Exercise directions: Keep the images out while you retype all of the data exactly.

Material provided:
━━━━━━━━━━━━━━━━

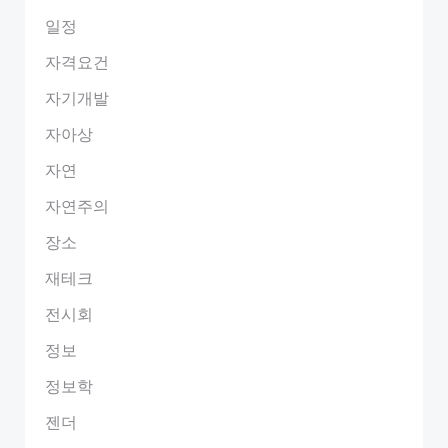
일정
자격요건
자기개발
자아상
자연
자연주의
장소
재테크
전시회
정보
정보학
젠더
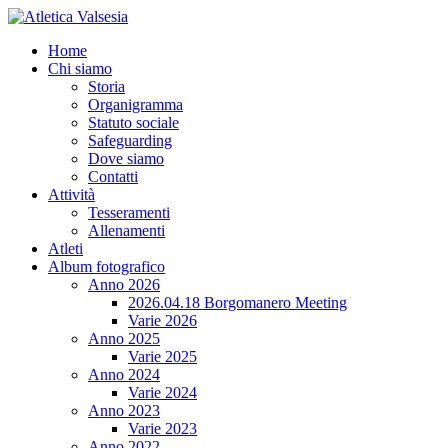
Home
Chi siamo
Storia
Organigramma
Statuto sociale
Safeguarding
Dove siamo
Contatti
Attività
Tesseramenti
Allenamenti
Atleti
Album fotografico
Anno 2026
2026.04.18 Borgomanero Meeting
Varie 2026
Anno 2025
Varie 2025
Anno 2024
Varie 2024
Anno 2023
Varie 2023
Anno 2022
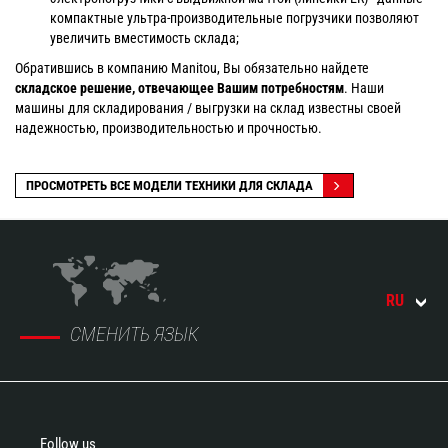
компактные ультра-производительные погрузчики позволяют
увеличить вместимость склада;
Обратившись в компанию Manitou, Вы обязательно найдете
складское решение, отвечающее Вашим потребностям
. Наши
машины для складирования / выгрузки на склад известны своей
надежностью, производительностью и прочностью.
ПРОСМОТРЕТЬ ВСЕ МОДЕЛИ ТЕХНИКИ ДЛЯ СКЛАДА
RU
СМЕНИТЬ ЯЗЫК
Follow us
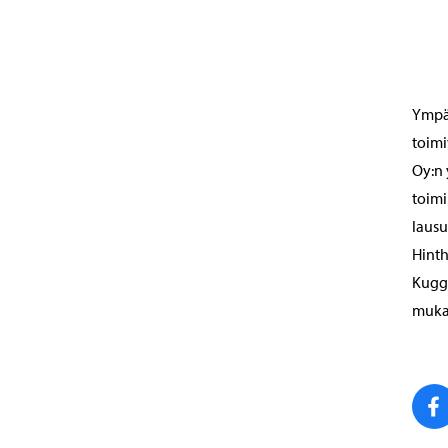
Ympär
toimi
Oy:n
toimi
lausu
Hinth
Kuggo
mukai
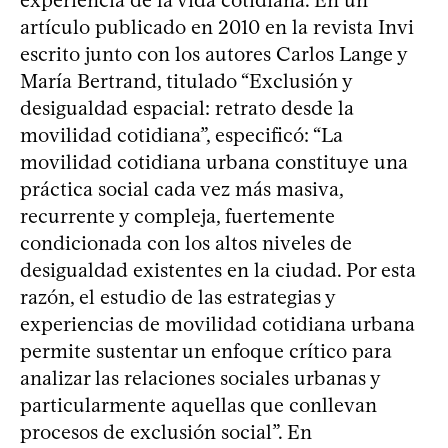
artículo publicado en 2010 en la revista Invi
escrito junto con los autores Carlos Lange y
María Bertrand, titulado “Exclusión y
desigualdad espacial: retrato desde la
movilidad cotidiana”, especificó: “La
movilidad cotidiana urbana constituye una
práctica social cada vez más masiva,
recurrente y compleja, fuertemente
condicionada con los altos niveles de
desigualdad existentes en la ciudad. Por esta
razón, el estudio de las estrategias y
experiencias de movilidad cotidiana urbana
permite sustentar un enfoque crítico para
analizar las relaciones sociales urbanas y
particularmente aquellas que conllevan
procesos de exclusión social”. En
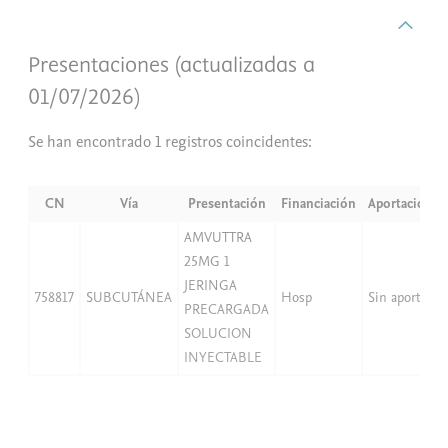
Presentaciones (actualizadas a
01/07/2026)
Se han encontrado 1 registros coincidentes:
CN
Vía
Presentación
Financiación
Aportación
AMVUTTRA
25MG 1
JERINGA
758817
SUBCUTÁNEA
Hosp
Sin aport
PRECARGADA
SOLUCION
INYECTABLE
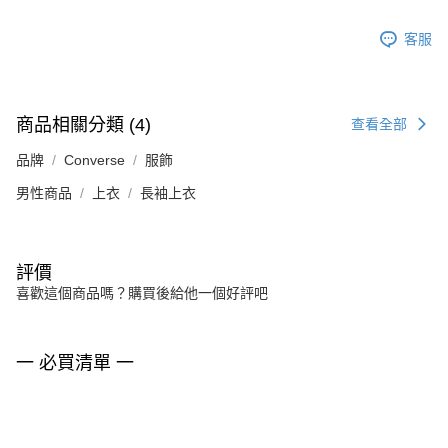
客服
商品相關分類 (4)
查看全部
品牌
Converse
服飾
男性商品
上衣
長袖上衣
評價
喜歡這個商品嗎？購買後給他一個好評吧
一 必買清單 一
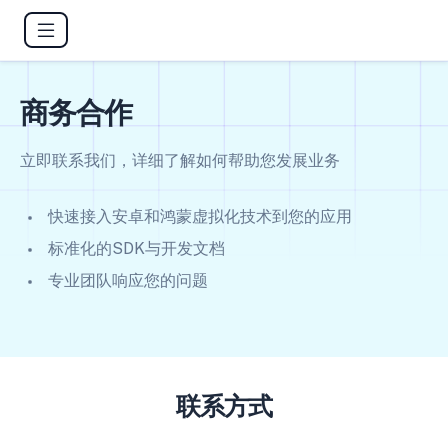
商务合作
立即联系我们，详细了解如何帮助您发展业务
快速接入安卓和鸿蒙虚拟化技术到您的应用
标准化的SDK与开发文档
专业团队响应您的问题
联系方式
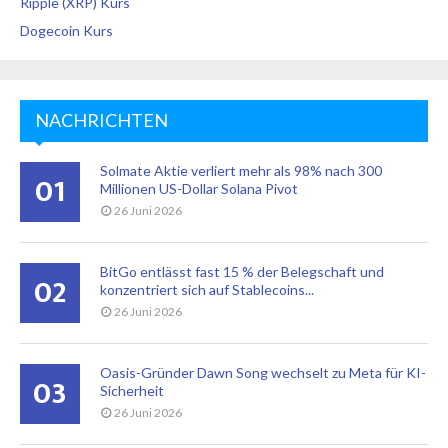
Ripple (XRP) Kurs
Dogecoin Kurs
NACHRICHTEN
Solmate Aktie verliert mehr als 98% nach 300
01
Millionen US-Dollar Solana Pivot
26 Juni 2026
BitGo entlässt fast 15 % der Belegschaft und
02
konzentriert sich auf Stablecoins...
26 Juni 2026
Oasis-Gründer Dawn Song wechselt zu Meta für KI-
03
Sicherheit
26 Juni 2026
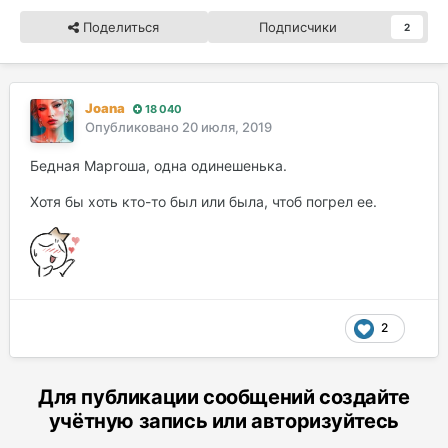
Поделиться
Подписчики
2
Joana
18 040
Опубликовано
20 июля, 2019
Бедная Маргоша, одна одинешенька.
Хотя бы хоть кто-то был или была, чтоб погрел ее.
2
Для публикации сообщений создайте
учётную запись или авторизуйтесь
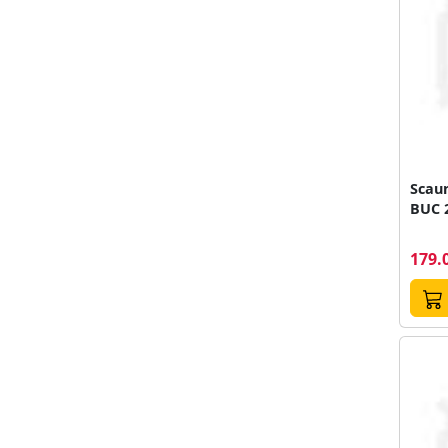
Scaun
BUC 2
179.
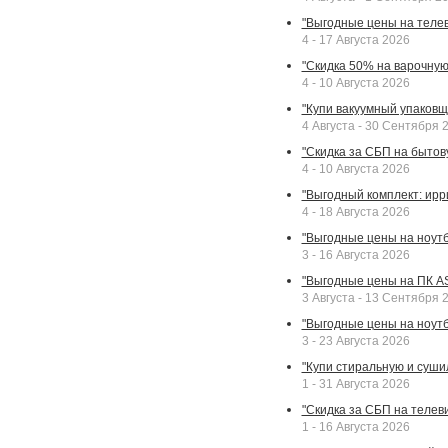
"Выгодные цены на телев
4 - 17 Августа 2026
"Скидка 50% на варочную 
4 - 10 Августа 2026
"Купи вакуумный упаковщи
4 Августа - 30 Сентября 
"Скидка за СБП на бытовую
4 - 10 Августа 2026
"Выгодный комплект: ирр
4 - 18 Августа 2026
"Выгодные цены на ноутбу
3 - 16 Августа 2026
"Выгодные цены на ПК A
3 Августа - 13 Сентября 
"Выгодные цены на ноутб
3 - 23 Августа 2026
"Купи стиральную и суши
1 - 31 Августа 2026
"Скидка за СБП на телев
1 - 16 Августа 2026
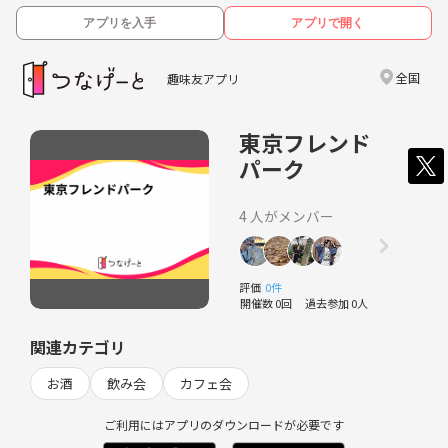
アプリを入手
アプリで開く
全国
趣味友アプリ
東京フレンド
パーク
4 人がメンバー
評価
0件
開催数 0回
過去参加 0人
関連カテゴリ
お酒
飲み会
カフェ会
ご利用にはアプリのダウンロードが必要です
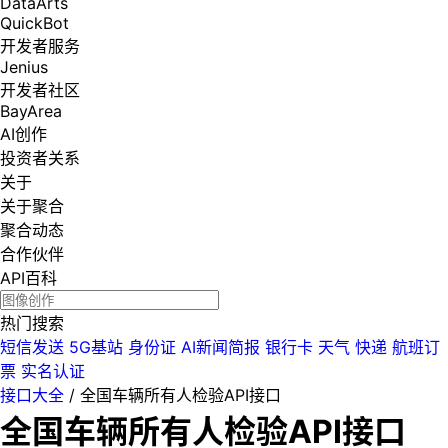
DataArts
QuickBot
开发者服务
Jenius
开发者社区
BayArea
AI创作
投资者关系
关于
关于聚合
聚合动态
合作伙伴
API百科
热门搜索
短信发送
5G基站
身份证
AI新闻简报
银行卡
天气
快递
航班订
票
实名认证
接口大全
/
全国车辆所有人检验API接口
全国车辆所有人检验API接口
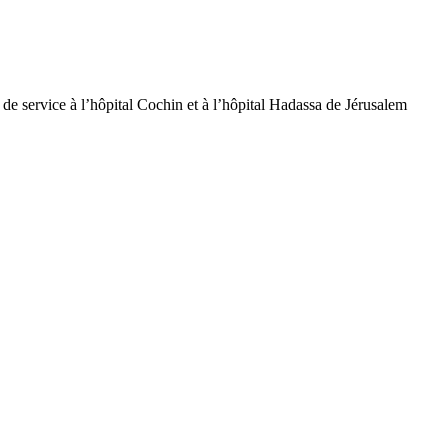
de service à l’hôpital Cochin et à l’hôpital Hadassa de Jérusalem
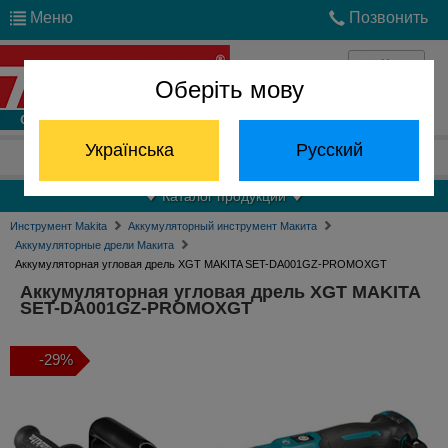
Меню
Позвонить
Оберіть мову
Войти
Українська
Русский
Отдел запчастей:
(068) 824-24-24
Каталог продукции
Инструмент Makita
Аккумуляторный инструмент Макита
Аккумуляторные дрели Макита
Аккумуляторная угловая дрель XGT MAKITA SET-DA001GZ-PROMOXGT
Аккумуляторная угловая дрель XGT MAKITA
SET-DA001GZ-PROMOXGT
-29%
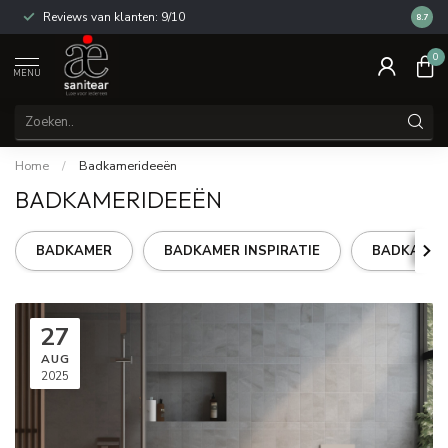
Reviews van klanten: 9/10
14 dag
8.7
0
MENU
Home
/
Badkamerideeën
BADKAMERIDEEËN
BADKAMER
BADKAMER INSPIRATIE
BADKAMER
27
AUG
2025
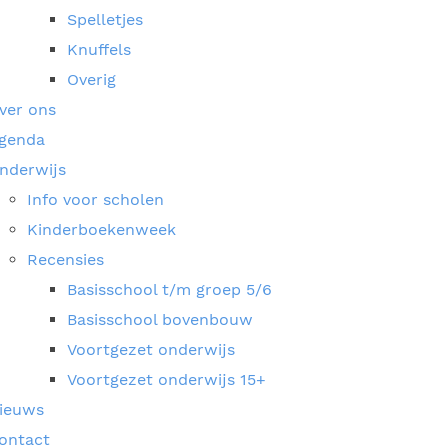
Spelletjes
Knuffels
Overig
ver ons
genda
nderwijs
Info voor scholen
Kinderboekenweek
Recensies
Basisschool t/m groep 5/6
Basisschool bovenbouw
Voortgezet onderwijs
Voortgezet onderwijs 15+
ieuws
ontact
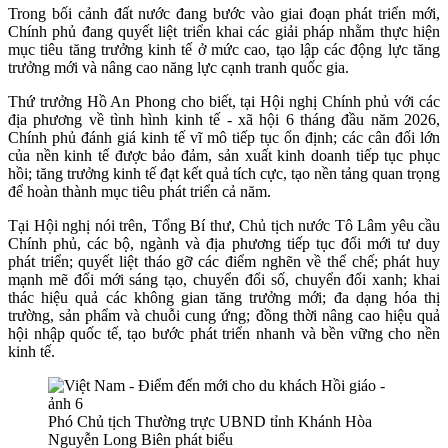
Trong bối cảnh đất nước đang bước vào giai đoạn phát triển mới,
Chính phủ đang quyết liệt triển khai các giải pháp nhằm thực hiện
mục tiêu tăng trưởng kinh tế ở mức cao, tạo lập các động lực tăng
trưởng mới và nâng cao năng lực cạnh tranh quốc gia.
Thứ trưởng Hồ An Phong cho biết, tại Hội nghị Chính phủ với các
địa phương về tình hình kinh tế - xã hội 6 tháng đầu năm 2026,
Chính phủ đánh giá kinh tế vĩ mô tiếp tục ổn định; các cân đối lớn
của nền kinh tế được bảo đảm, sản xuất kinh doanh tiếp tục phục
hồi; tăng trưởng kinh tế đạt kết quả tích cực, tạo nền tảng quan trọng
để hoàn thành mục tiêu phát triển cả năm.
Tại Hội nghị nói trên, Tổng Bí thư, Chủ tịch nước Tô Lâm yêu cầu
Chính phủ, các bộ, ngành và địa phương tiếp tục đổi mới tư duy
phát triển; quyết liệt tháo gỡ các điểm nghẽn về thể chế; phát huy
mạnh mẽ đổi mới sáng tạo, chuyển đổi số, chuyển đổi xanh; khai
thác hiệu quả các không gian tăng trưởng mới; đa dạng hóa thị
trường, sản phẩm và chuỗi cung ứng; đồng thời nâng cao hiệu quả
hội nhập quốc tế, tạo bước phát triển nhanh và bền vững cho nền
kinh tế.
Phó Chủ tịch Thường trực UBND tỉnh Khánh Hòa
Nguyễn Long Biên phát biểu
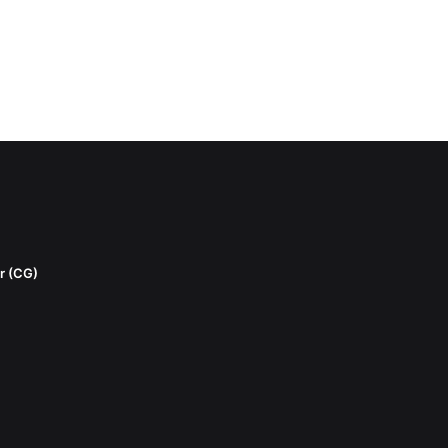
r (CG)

━━━━━━━━━━━━━━━━

Answer area:
일정
자격요건
자기개발
자아상
자연
자연주의
장소
재테크
전시회
정보
정보학
젠더
Home
Chi siamo
Storia
Organigramma
Statuto sociale
Safeguarding
Dove siamo
Contatti
Attività
Tesseramenti
Allenamenti
Atleti
Album fotografico
Anno 2026
2026.04.18 Borgomanero Meeting
Varie 2026
Anno 2025
Varie 2025
Anno 2024
Varie 2024
Anno 2023
Varie 2023
Anno 2022
компактные ультра-производительные погрузчики позволяют
увеличить вместимость склада;
Обратившись в компанию Manitou, Вы обязательно найдете
складское решение, отвечающее Вашим потребностям
. Наши
машины для складирования / выгрузки на склад известны своей
надежностью, производительностью и прочностью.
ПРОСМОТРЕТЬ ВСЕ МОДЕЛИ ТЕХНИКИ ДЛЯ СКЛАДА
RU
СМЕНИТЬ ЯЗЫК
Follow us
Ympär
toimi
Oy:n
toimi
lausu
Hinth
Kuggo
mukai
artículo publicado en 2010 en la revista Invi
escrito junto con los autores Carlos Lange y
María Bertrand, titulado “Exclusión y
desigualdad espacial: retrato desde la
movilidad cotidiana”, especificó: “La
movilidad cotidiana urbana constituye una
práctica social cada vez más masiva,
recurrente y compleja, fuertemente
condicionada con los altos niveles de
desigualdad existentes en la ciudad. Por esta
razón, el estudio de las estrategias y
experiencias de movilidad cotidiana urbana
permite sustentar un enfoque crítico para
analizar las relaciones sociales urbanas y
particularmente aquellas que conllevan
procesos de exclusión social”. En
Presentaciones (actualizadas a
01/07/2026)
Se han encontrado 1 registros coincidentes:
CN
Vía
Presentación
Financiación
Aportación
AMVUTTRA
25MG 1
JERINGA
758817
SUBCUTÁNEA
Hosp
Sin aport
PRECARGADA
SOLUCION
INYECTABLE
客服
商品相關分類 (4)
查看全部
品牌
Converse
服飾
男性商品
上衣
長袖上衣
評價
喜歡這個商品嗎？購買後給他一個好評吧
一 必買清單 一
商务合作
立即联系我们，详细了解如何帮助您发展业务
快速接入安卓和鸿蒙虚拟化技术到您的应用
标准化的SDK与开发文档
专业团队响应您的问题
联系方式
Ripple (XRP) Kurs
Dogecoin Kurs
NACHRICHTEN
Solmate Aktie verliert mehr als 98% nach 300
01
Millionen US-Dollar Solana Pivot
26 Juni 2026
BitGo entlässt fast 15 % der Belegschaft und
02
konzentriert sich auf Stablecoins...
26 Juni 2026
Oasis-Gründer Dawn Song wechselt zu Meta für KI-
03
Sicherheit
26 Juni 2026
Поделиться
Подписчики
2
Joana
18 040
Опубликовано
20 июля, 2019
Бедная Маргоша, одна одинешенька.
Хотя бы хоть кто-то был или была, чтоб погрел ее.
2
Для публикации сообщений создайте
учётную запись или авторизуйтесь
Scaun
BUC 2
179.
"Выгодные цены на телев
4 - 17 Августа 2026
"Скидка 50% на варочную 
4 - 10 Августа 2026
"Купи вакуумный упаковщи
4 Августа - 30 Сентября 
"Скидка за СБП на бытовую
4 - 10 Августа 2026
"Выгодный комплект: ирр
4 - 18 Августа 2026
"Выгодные цены на ноутбу
3 - 16 Августа 2026
"Выгодные цены на ПК A
3 Августа - 13 Сентября 
"Выгодные цены на ноутб
3 - 23 Августа 2026
"Купи стиральную и суши
1 - 31 Августа 2026
"Скидка за СБП на телев
1 - 16 Августа 2026
アプリを入手
アプリで開く
全国
趣味友アプリ
東京フレンド
パーク
4 人がメンバー
評価
0件
開催数 0回
過去参加 0人
関連カテゴリ
お酒
飲み会
カフェ会
ご利用にはアプリのダウンロードが必要です
DataArts
QuickBot
开发者服务
Jenius
开发者社区
BayArea
AI创作
投资者关系
关于
关于聚合
聚合动态
合作伙伴
API百科
热门搜索
短信发送
5G基站
身份证
AI新闻简报
银行卡
天气
快递
航班订
票
实名认证
接口大全
/
全国车辆所有人检验API接口
全国车辆所有人检验API接口
de service à l’hôpital Cochin et à l’hôpital Hadassa de Jérusalem
Меню
Позвонить
Оберіть мову
Войти
Українська
Русский
Отдел запчастей:
(068) 824-24-24
Каталог продукции
Инструмент Makita
Аккумуляторный инструмент Макита
Аккумуляторные дрели Макита
Аккумуляторная угловая дрель XGT MAKITA SET-DA001GZ-PROMOXGT
Аккумуляторная угловая дрель XGT MAKITA
SET-DA001GZ-PROMOXGT
-29%
Reviews van klanten: 9/10
14 dag
8.7
0
MENU
Home
/
Badkamerideeën
BADKAMERIDEEËN
BADKAMER
BADKAMER INSPIRATIE
BADKAMER
27
AUG
2025
Spelletjes
Knuffels
Overig
ver ons
genda
nderwijs
Info voor scholen
Kinderboekenweek
Recensies
Basisschool t/m groep 5/6
Basisschool bovenbouw
Voortgezet onderwijs
Voortgezet onderwijs 15+
ieuws
ontact
Trong bối cảnh đất nước đang bước vào giai đoạn phát triển mới,
Chính phủ đang quyết liệt triển khai các giải pháp nhằm thực hiện
mục tiêu tăng trưởng kinh tế ở mức cao, tạo lập các động lực tăng
trưởng mới và nâng cao năng lực cạnh tranh quốc gia.
Thứ trưởng Hồ An Phong cho biết, tại Hội nghị Chính phủ với các
địa phương về tình hình kinh tế - xã hội 6 tháng đầu năm 2026,
Chính phủ đánh giá kinh tế vĩ mô tiếp tục ổn định; các cân đối lớn
của nền kinh tế được bảo đảm, sản xuất kinh doanh tiếp tục phục
hồi; tăng trưởng kinh tế đạt kết quả tích cực, tạo nền tảng quan trọng
để hoàn thành mục tiêu phát triển cả năm.
Tại Hội nghị nói trên, Tổng Bí thư, Chủ tịch nước Tô Lâm yêu cầu
Chính phủ, các bộ, ngành và địa phương tiếp tục đổi mới tư duy
phát triển; quyết liệt tháo gỡ các điểm nghẽn về thể chế; phát huy
mạnh mẽ đổi mới sáng tạo, chuyển đổi số, chuyển đổi xanh; khai
thác hiệu quả các không gian tăng trưởng mới; đa dạng hóa thị
trường, sản phẩm và chuỗi cung ứng; đồng thời nâng cao hiệu quả
hội nhập quốc tế, tạo bước phát triển nhanh và bền vững cho nền
kinh tế.
Phó Chủ tịch Thường trực UBND tỉnh Khánh Hòa
Nguyễn Long Biên phát biểu
r (CG)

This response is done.